Though the perceived self-other gap showed up in brain activation patterns, it's unclear which circumstance happened first. Did loneliness lead to how the brain perceived relationships? Or did altered neural activity lead to loneliness and further the gap? How the disparity between neural activity and what participants said is possible is also unknown. The questions couldn't be answered by the current study, but they're queries Courtney said she's interested in following up on.
"One thing that we're really interested in teasing apart is whether there's a sort of cyclical relationship so that a perceived gap might actually drive lonely people to pursue relationships less, which might confirm their intuitions but also increase that gap," Courtney said.
Loneliness can result from several situations, including acting as a defense mechanism to mitigate social threat and avoid the risk of rejection, Courtney said. A lack of empathy or social skills, or depression might also cause or add to loneliness.
But genetic studies with twins
showed that loneliness can also be a trait, Canli said. A trait-lonely person would feel lonely all the time.
"It is possible that in trait-lonely individuals, various genetic predispositions wire up the brain to process social information differently then in non-lonely people," he added. "In that case, the brain representation of others would come first and be present at the very beginning of an infant's development and interactions with the social world.

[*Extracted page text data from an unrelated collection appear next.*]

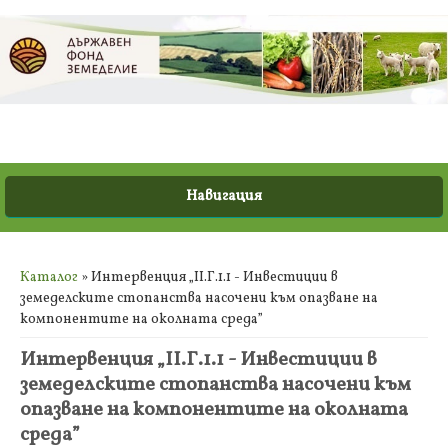
Вие сте тук
Каталог
» Интервенция „II.Г.1.1 - Инвестиции в
земеделските стопанства насочени към опазване на
компонентите на околната среда”
Интервенция „II.Г.1.1 - Инвестиции в
земеделските стопанства насочени към
опазване на компонентите на околната
среда”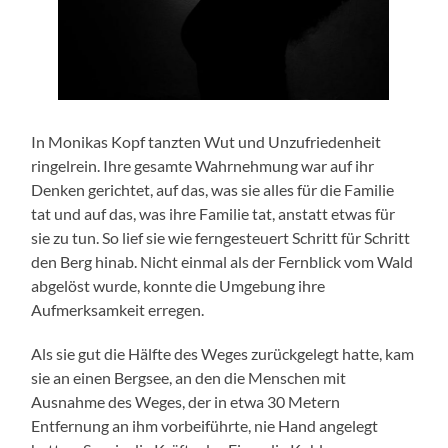
In Monikas Kopf tanzten Wut und Unzufriedenheit
ringelrein. Ihre gesamte Wahrnehmung war auf ihr
Denken gerichtet, auf das, was sie alles für die Familie
tat und auf das, was ihre Familie tat, anstatt etwas für
sie zu tun. So lief sie wie ferngesteuert Schritt für Schritt
den Berg hinab. Nicht einmal als der Fernblick vom Wald
abgelöst wurde, konnte die Umgebung ihre
Aufmerksamkeit erregen.
Als sie gut die Hälfte des Weges zurückgelegt hatte, kam
sie an einen Bergsee, an den die Menschen mit
Ausnahme des Weges, der in etwa 30 Metern
Entfernung an ihm vorbeiführte, nie Hand angelegt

The developing brain would then be shaped by these social experiences, which could further promote dissimilar self-other neural representations."
If you're lonely, thinking of how to change your brain activity isn't feasible. But since the loneliness version of the chicken-or-the-egg dilemma hasn't yet been solved, it might be easier to work on the way you view your relationships.
Reach out to friends to rediscover and foster closeness, Courtney said. Consider whether you're under-perceiving the amount of social support you do have.
"If we know that about ourselves," she said, "we can change and shift and actually try to look out for more sources of social support in our network."